### TASK PROMPT
Give the count of lines in the records below that contain "pump", with no other words.

### DATASET RECORDS
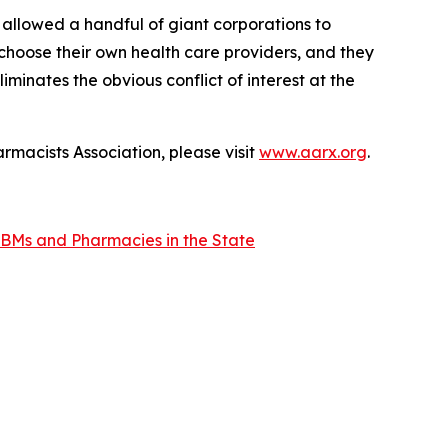
 allowed a handful of giant corporations to
 choose their own health care providers, and they
minates the obvious conflict of interest at the
rmacists Association, please visit
www.aarx.org
.
BMs and Pharmacies in the State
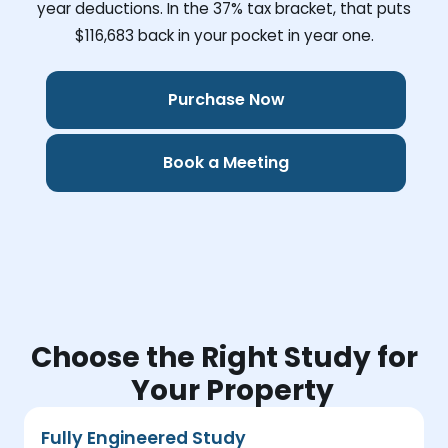
year deductions. In the 37% tax bracket, that puts
$116,683
back in your pocket in year one.
Purchase Now
Book a Meeting
Choose the Right Study for
Your Property
Fully Engineered Study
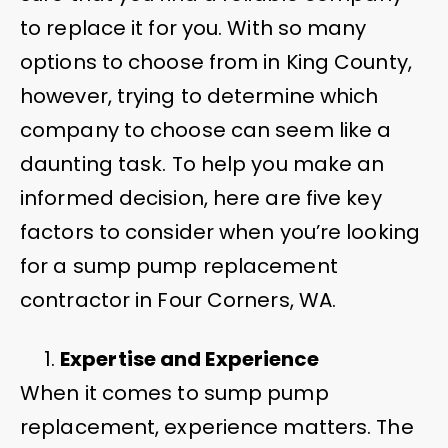
to replace it for you. With so many
options to choose from in King County,
however, trying to determine which
company to choose can seem like a
daunting task. To help you make an
informed decision, here are five key
factors to consider when you’re looking
for a sump pump replacement
contractor in Four Corners, WA.
Expertise and Experience
When it comes to sump pump
replacement, experience matters. The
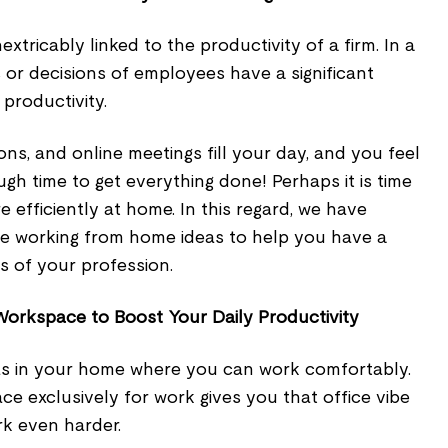
extricably linked to the productivity of a firm. In a
es or decisions of employees have a significant
productivity.
ns, and online meetings fill your day, and you feel
gh time to get everything done! Perhaps it is time
 efficiently at home. In this regard, we have
ive working from home ideas to help you have a
s of your profession.
orkspace to Boost Your Daily Productivity
s in your home where you can work comfortably.
e exclusively for work gives you that office vibe
rk even harder.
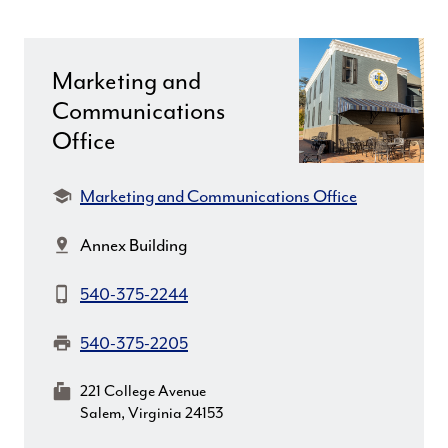
Marketing and
Communications
Office
Department:
Marketing and Communications Office
Location:
Annex Building
Phone:
540-375-2244
Fax:
540-375-2205
MailingAddress:
221 College Avenue
Salem, Virginia 24153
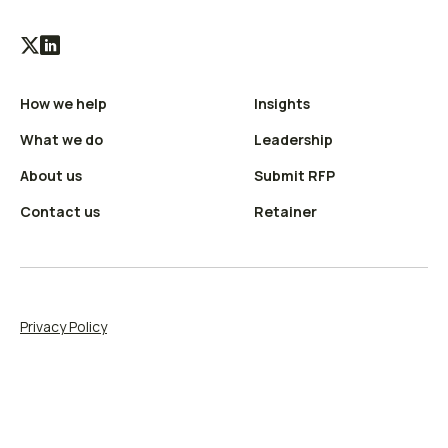
Visit
Visit
our
our
How we help
Insights
X
LinkedIn
(Twitter)
profile
What we do
Leadership
profile
About us
Submit RFP
Contact us
Retainer
Privacy Policy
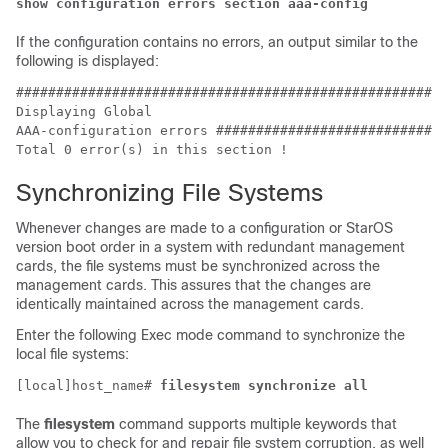
show configuration errors section aaa-config
If the configuration contains no errors, an output similar to the
following is displayed:
######################################################
Displaying Global

Total 0 error(s) in this section ! 
Synchronizing File Systems
Whenever changes are made to a configuration or StarOS
version boot order in a system with redundant management
cards, the file systems must be synchronized across the
management cards. This assures that the changes are
identically maintained across the management cards.
Enter the following Exec mode command to synchronize the
local file systems:
[local]host_name# 
filesystem synchronize all
The
filesystem
command supports multiple keywords that
allow you to check for and repair file system corruption, as well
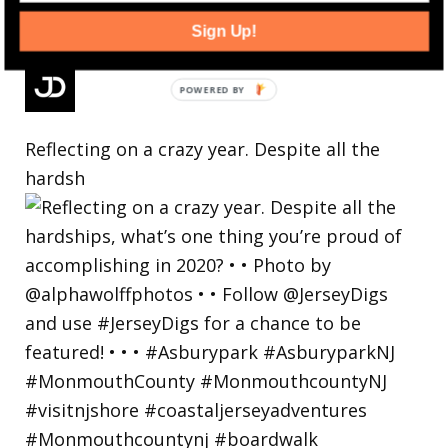
Sign Up!
Reflecting on a crazy year. Despite all the
hardsh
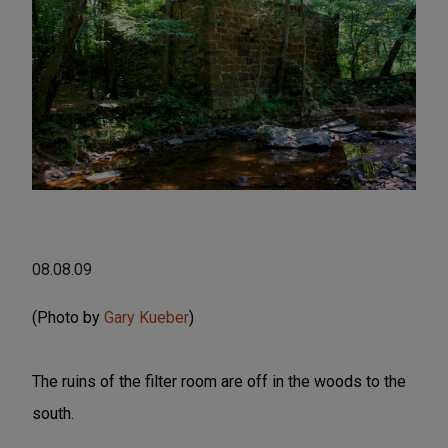
08.08.09
(Photo by
Gary Kueber
)
The ruins of the filter room are off in the woods to the
south.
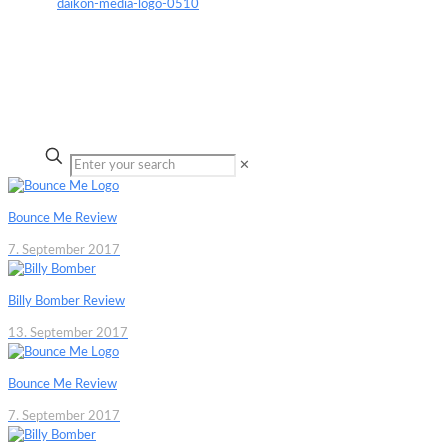
✕
Bounce Me Review
7. September 2017
Billy Bomber Review
13. September 2017
Bounce Me Review
7. September 2017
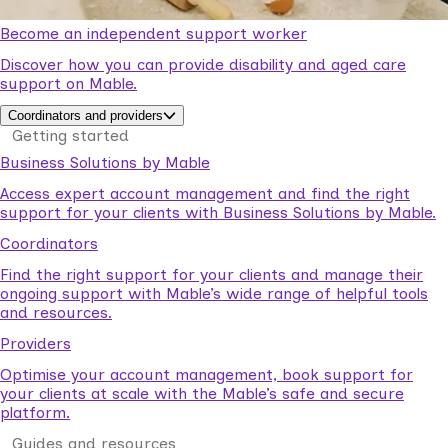
Become an independent support worker
Discover how you can provide disability and aged care
support on Mable.
Coordinators and providers
Getting started
Business Solutions by Mable
Access expert account management and find the right
support for your clients with Business Solutions by Mable.
Coordinators
Find the right support for your clients and manage their
ongoing support with Mable’s wide range of helpful tools
and resources.
Providers
Optimise your account management, book support for
your clients at scale with the Mable’s safe and secure
platform.
Guides and resources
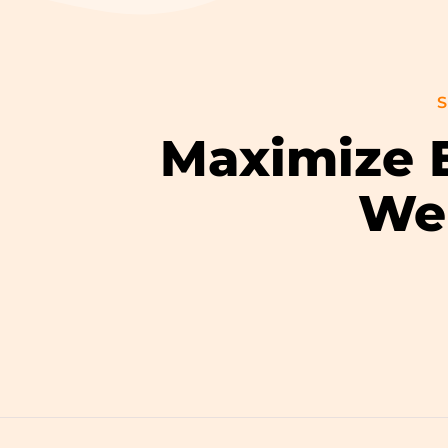
S
Maximize E
Wel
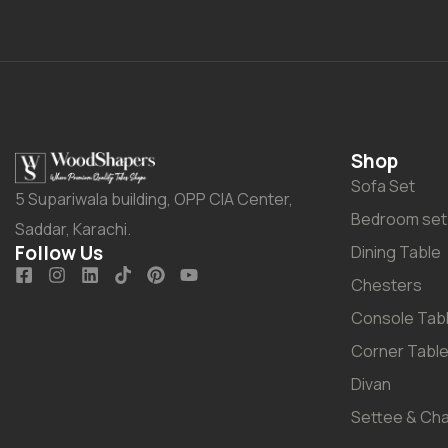
Shop
Sofa Set
5 Supariwala building, OPP CIA Center,
Bedroom set
Saddar, Karachi.
Follow Us
Dining Table
Chesters
Console Tab
Corner Tabl
Divan
Settee & Cha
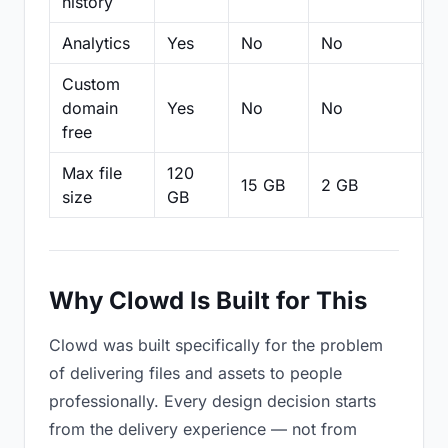
history
Analytics
Yes
No
No
N
Custom
domain
Yes
No
No
N
free
Max file
120
15 GB
2 GB
2
size
GB
Why Clowd Is Built for This
Clowd was built specifically for the problem
of delivering files and assets to people
professionally. Every design decision starts
from the delivery experience — not from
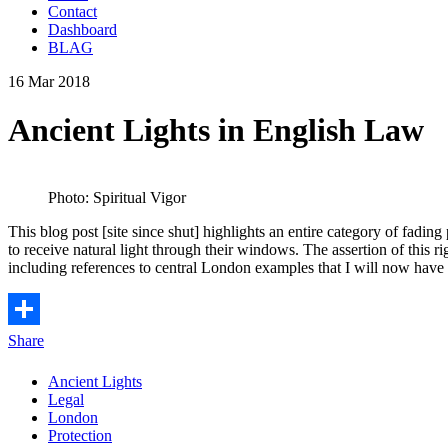
Contact
Dashboard
BLAG
16 Mar 2018
Ancient Lights in English Law
Photo: Spiritual Vigor
This blog post [site since shut] highlights an entire category of fadin
to receive natural light through their windows. The assertion of this 
including references to central London examples that I will now have 
Share
Ancient Lights
Legal
London
Protection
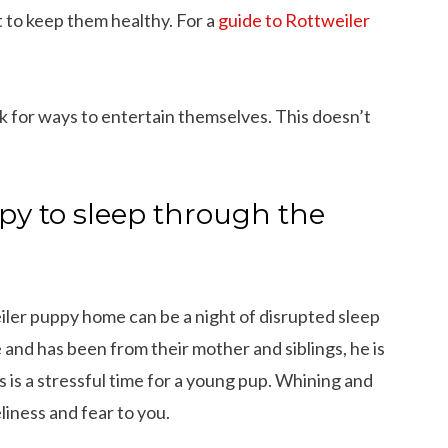
 to keep them healthy. For a
guide to Rottweiler
k for ways to entertain themselves. This doesn’t
py to sleep through the
iler puppy home can be a night of disrupted sleep
e and has been from their mother and siblings, he is
 is a stressful time for a young pup. Whining and
iness and fear to you.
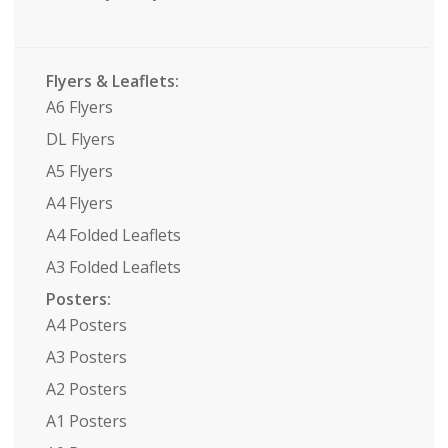
Flyers & Leaflets:
A6 Flyers
DL Flyers
A5 Flyers
A4 Flyers
A4 Folded Leaflets
A3 Folded Leaflets
Posters:
A4 Posters
A3 Posters
A2 Posters
A1 Posters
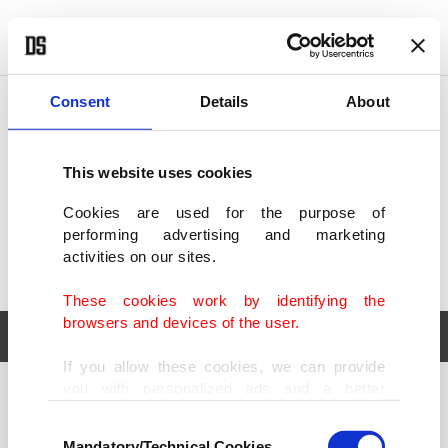
POLITICS
TÜRKİYE
WORLD
BUSINESS
Consent
Details
About
This website uses cookies
Cookies are used for the purpose of
performing advertising and marketing
activities on our sites.
These cookies work by identifying the
browsers and devices of the user.
If you allow these cookies, we can provide
you with personalized ads and a better
POLITICS
TÜRKİYE
advertising experience on our pages. While
Consent
WORLD
BUSINESS
doing this, we would like to remind you that
Mandatory/Technical Cookies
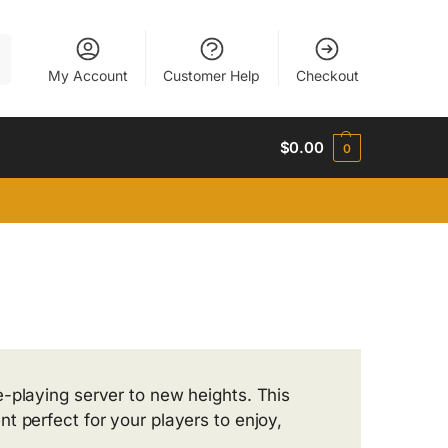
h
My Account
Customer Help
Checkout
$
0.00
0
e-playing server to new heights. This
t perfect for your players to enjoy,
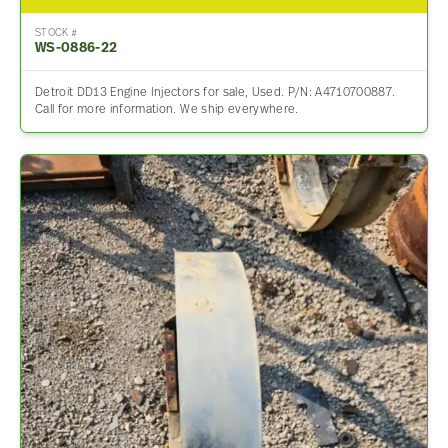
STOCK #
WS-0886-22
Detroit DD13 Engine Injectors for sale, Used. P/N: A4710700887.
Call for more information. We ship everywhere.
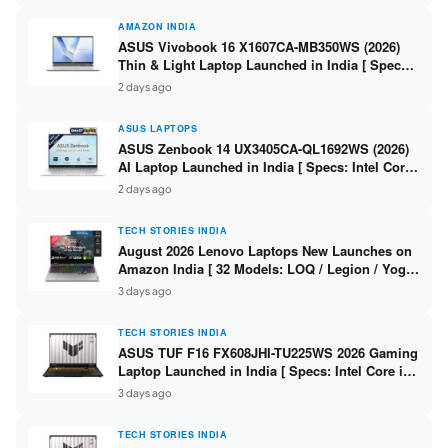
AMAZON INDIA
ASUS Vivobook 16 X1607CA-MB350WS (2026)
Thin & Light Laptop Launched in India [ Specs:
Intel Core Ultra 5 225H / 16GB DDR5 / 512GB
2 days ago
SSD / 16″ FHD+ ]
ASUS LAPTOPS
ASUS Zenbook 14 UX3405CA-QL1692WS (2026)
AI Laptop Launched in India [ Specs: Intel Core
Ultra 9 285H / 16GB LPDDR5X / 512GB SSD / 14″
2 days ago
WUXGA OLED Touch ]
TECH STORIES INDIA
August 2026 Lenovo Laptops New Launches on
Amazon India [ 32 Models: LOQ / Legion / Yoga
/ IdeaPad / ThinkPad / V15 — Rs 59,990 to Rs
3 days ago
2,48,490 ]
TECH STORIES INDIA
ASUS TUF F16 FX608JHI-TU225WS 2026 Gaming
Laptop Launched in India [ Specs: Intel Core i7-
14650HX / RTX 5050 8GB GDDR7 / 16GB DDR5 /
3 days ago
1TB SSD / 16″ FHD+ 144Hz ]
TECH STORIES INDIA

### ANSWER FOR THE TASK
2